W zeszłym roku widzieliśmy obraz cienia czarnej dziury, składający się z jasnego półksiężyca utworzonego przez gorącą plazmę wirującą wokół M87* i ciemnej części centralnej, w której spodziewamy się horyzontu zdarzeń czarnej dziury. Te badania opierały się jednak jedynie na obserwacjach przeprowadzonych w ramach trwającego tydzień okienka w kwietniu 2017 r., które było zdecydowanie zbyt krótkie, aby zobaczyć wiele zmian. Na podstawie zeszłorocznych wyników zadaliśmy następujące pytania: czy ten przypominający półksiężyc obraz jest zgodny z danymi archiwalnymi? Czy dane te wskazywałyby na podobny rozmiar i orientację tego półksiężyca? (...) A ponieważ przepływ materii [wokół czarnej dziury - przyp. red.] jest burzliwy, półksiężyc wydaje chybotać się z biegiem czasu
- tłumaczy Maciej Wielgus cytowany na stronie Teleskopu Horyzontu Zdarzeń.
Badanie dało astronomom bezprecedensowe dane na temat tego, jak zmienia się wygląd czarnych dziur w czasie. Choć badacze od lat zdają sobie sprawę z tego, że materia obiegająca czarną dziurę wiruje z gigantyczną prędkością zmieniając swoje położenie, dopiero te obserwacje pozwoliły pokazać ten proces w sposób bardziej empiryczny.

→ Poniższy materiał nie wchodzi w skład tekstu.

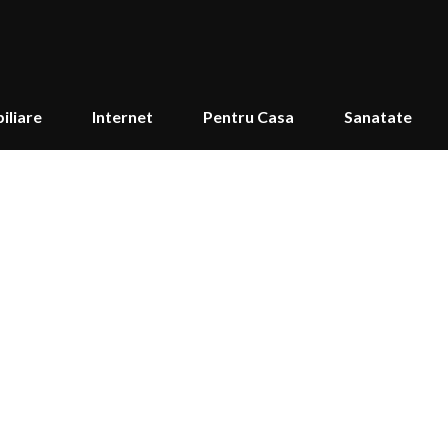
iliare
Internet
Pentru Casa
Sanatate
 sa inveti sa dansezi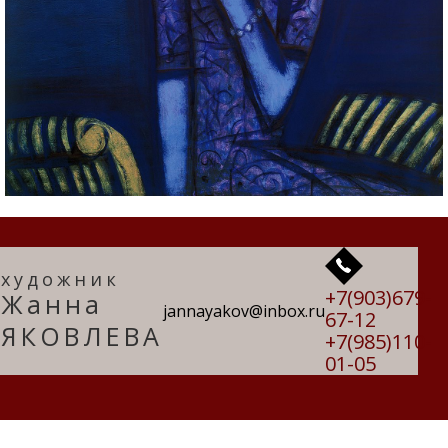
художник
+7(903)679-
Жанна
jannayakov@inbox.ru
67-12
ЯКОВЛЕВА
+7(985)110-
01-05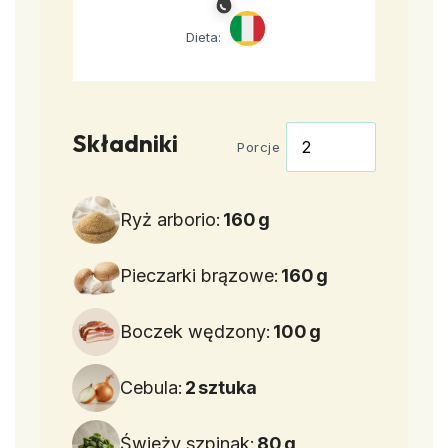
Dieta:
Składniki
Porcje
Ryż arborio:
160
g
Pieczarki brązowe:
160
g
Boczek wędzony:
100
g
Cebula:
2
sztuka
Świeży szpinak:
80
g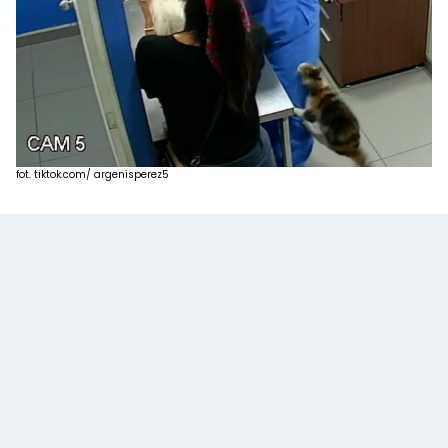
fot. tiktok.com/ argenisperez5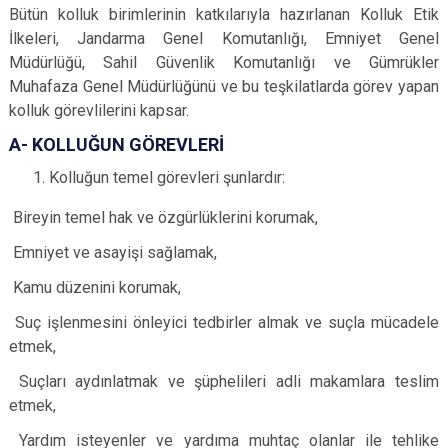
Bütün kolluk birimlerinin katkılarıyla hazırlanan Kolluk Etik
İlkeleri, Jandarma Genel Komutanlığı, Emniyet Genel
Müdürlüğü, Sahil Güvenlik Komutanlığı ve Gümrükler
Muhafaza Genel Müdürlüğünü ve bu teşkilatlarda görev yapan
kolluk görevlilerini kapsar.
A- KOLLUĞUN GÖREVLERİ
Kolluğun temel görevleri şunlardır:
Bireyin temel hak ve özgürlüklerini korumak,
Emniyet ve asayişi sağlamak,
Kamu düzenini korumak,
Suç işlenmesini önleyici tedbirler almak ve suçla mücadele
etmek,
Suçları aydınlatmak ve şüphelileri adli makamlara teslim
etmek,
Yardım isteyenler ve yardıma muhtaç olanlar ile tehlike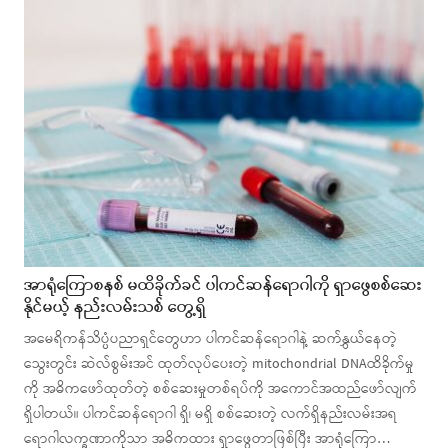
အာရုံကြောစနစ် မထိခိုက်ခင် ပါကင်ဆန်ရောဂါကို ရှာဖွေစစ်ဆေး
နိုင်မယ့် နည်းလမ်းသစ် တွေ့ရှိ
အမေရိကန်သိပ္ပံပညာရှင်တွေဟာ ပါကင်ဆန်ရောဂါနဲ့ ဆက်နွှယ်နေတဲ့
သွေးတွင်း ဆဲလ်စွမ်းအင် ထုတ်လုပ်ပေးတဲ့ mitochondrial DNAထိခိုက်မှု
ကို အဓိကဖော်ထုတ်တဲ့ စစ်ဆေးမှုတစ်ရပ်ကို အကောင်အထည်ဖော်လျက်
ရှိပါတယ်။ ပါကင်ဆန်ရောဂါ ရှိ၊ မရှိ စစ်ဆေးတဲ့ လက်ရှိနည်းလမ်းအရ
ရောဂါလက္ခဏာကိုသာ အဓိကထား ရှာဖွေတာဖြစ်ပြီး အာရုံကြော…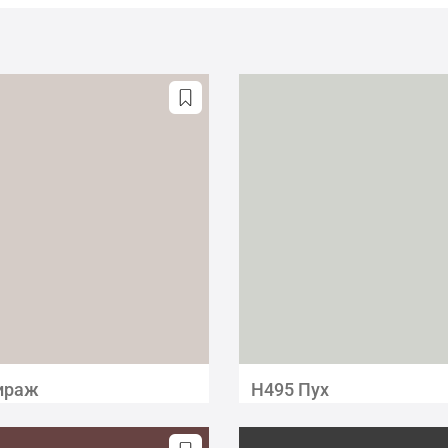
ираж
H495 Пух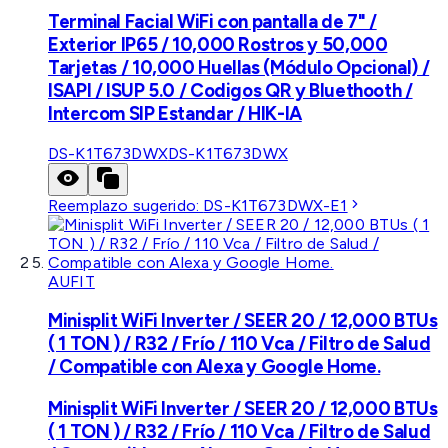
Terminal Facial WiFi con pantalla de 7" /
Exterior IP65 / 10,000 Rostros y 50,000
Tarjetas / 10,000 Huellas (Módulo Opcional) /
ISAPI / ISUP 5.0 / Codigos QR y Bluethooth /
Intercom SIP Estandar / HIK-IA
DS-K1T673DWX
DS-K1T673DWX
Reemplazo sugerido:
DS-K1T673DWX-E1
AUFIT
Minisplit WiFi Inverter / SEER 20 / 12,000 BTUs
( 1 TON ) / R32 / Frío / 110 Vca / Filtro de Salud
/ Compatible con Alexa y Google Home.
Minisplit WiFi Inverter / SEER 20 / 12,000 BTUs
( 1 TON ) / R32 / Frío / 110 Vca / Filtro de Salud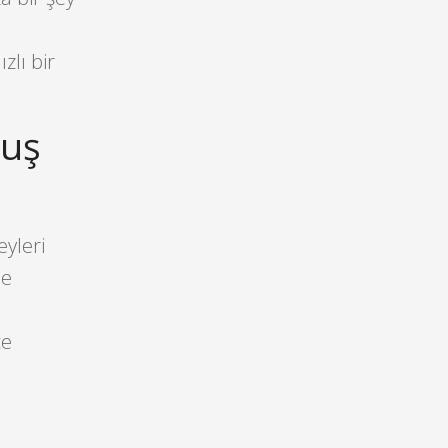
zlı bir
muş
eyleri
de
ce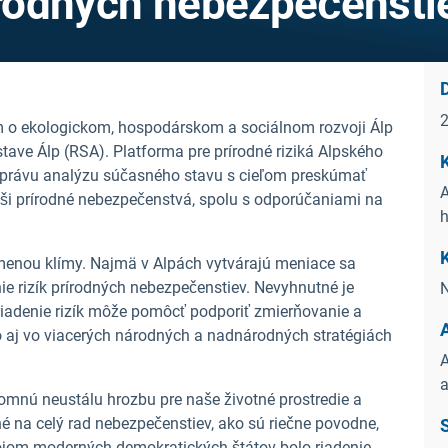
rírodných nebezpečensti
m o ekologickom, hospodárskom a sociálnom rozvoji Álp
tave Álp (RSA). Platforma pre prírodné riziká Alpského
právu analýzu súčasného stavu s cieľom preskúmať
A
ši prírodné nebezpečenstvá, spolu s odporúčaniami na
K
menou klímy. Najmä v Alpách vytvárajú meniace sa
nie rizík prírodných nebezpečenstiev. Nevyhnutné je
N
 riadenie rizík môže pomôcť podporiť zmierňovanie a
o aj vo viacerých národných a nadnárodných stratégiách
A
a
omnú neustálu hrozbu pre naše životné prostredie a
né na celý rad nebezpečenstiev, ako sú riečne povodne,
zvojom moderných demokratických štátov bolo riadenie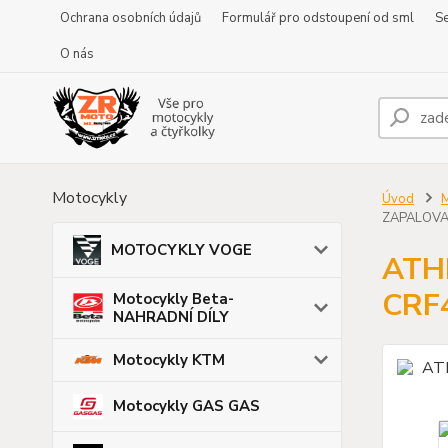
Ochrana osobních údajů
Formulář pro odstoupení od sml
Se
O nás
Motocykly
Úvod
ZAPALOVAC
MOTOCYKLY VOGE
ATH
CRF4
Motocykly Beta-
NAHRADNÍ DÍLY
Motocykly KTM
Motocykly GAS GAS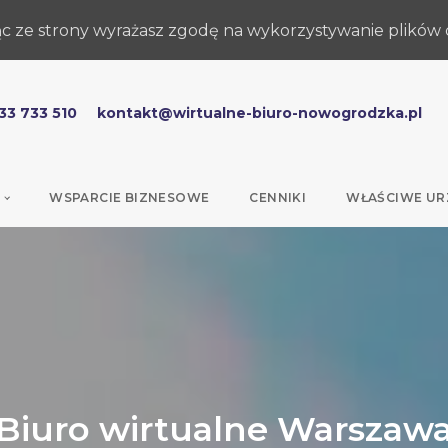
jąc ze strony wyrażasz zgodę na wykorzystywanie plików 
33 733 510
kontakt@wirtualne-biuro-nowogrodzka.pl
WSPARCIE BIZNESOWE
CENNIKI
WŁAŚCIWE UR
Biuro wirtualne Warszaw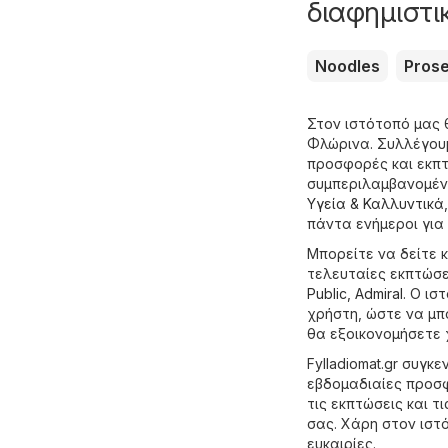
διαφημιστι
Noodles
Pros
Στον ιστότοπό μας 
Φλώρινα. Συλλέγουμ
προσφορές και εκπτ
συμπεριλαμβανομέ
Υγεία & Καλλυντικά
πάντα ενήμεροι για 
Μπορείτε να δείτε 
τελευταίες εκπτώσ
Public
,
Admiral
. Ο ισ
χρήστη, ώστε να μπ
θα εξοικονομήσετε 
Fylladiomat.gr συγ
εβδομαδιαίες προσφ
τις εκπτώσεις και τ
σας. Χάρη στον ιστ
ευκαιρίες.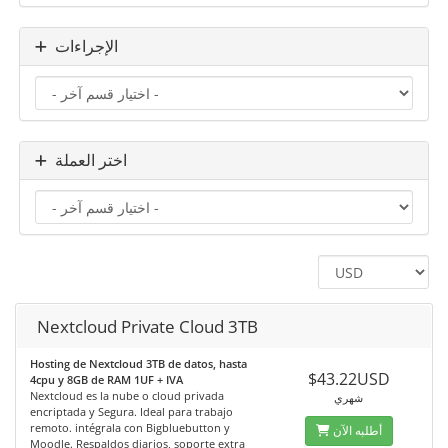
الإجراءات
اختر العملة
Nextcloud Private Cloud 3TB
Hosting de Nextcloud 3TB de datos, hasta
$43.22USD
4cpu y 8GB de RAM 1UF + IVA
Nextcloud es la nube o cloud privada
شهري
encriptada y Segura. Ideal para trabajo
remoto. intégrala con Bigbluebutton y
أطلبه الآن
Moodle. Respaldos diarios, soporte extra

Obrazy czarnej dziury w M87 uzyskane za pomocą EHT w latach 2009-2017 fot. M. Wielgus, D. Pesce & the EHT Collaboration
Naukowcy podkreślają też ogromną rolę, jaką pełni Teleskop Horyzontu Zdarzeń w badaniach dynamiki czarnych dziur. Gdy projekt startował (w 2009 roku), nikt nawet nie przypuszczał, że EHT pozwoli na uzyskanie pierwszego obrazu otoczenia jednego z tych najbardziej fascynujących obiektów we Wszechświecie. Teraz okazało się, że pozwala on pokazać, jak czarne dziury zmieniają się z biegiem czasu.
W przyszłości badacze chcą skupić się na dalszych badaniach M87*, ale również Sagittariusa A* - czarnej dziury znajdującej się w centrum Drogi Mlecznej o masie 4,3 mln razy większej od Słońca. Obserwacje mają rozpocząć się w 2021 roku, gdy część (wyłączonych na czas pandemii) teleskopów zostanie ponownie uruchomionych.
Badanie zostało opublikowane w środę w "The Astrophysical Journal".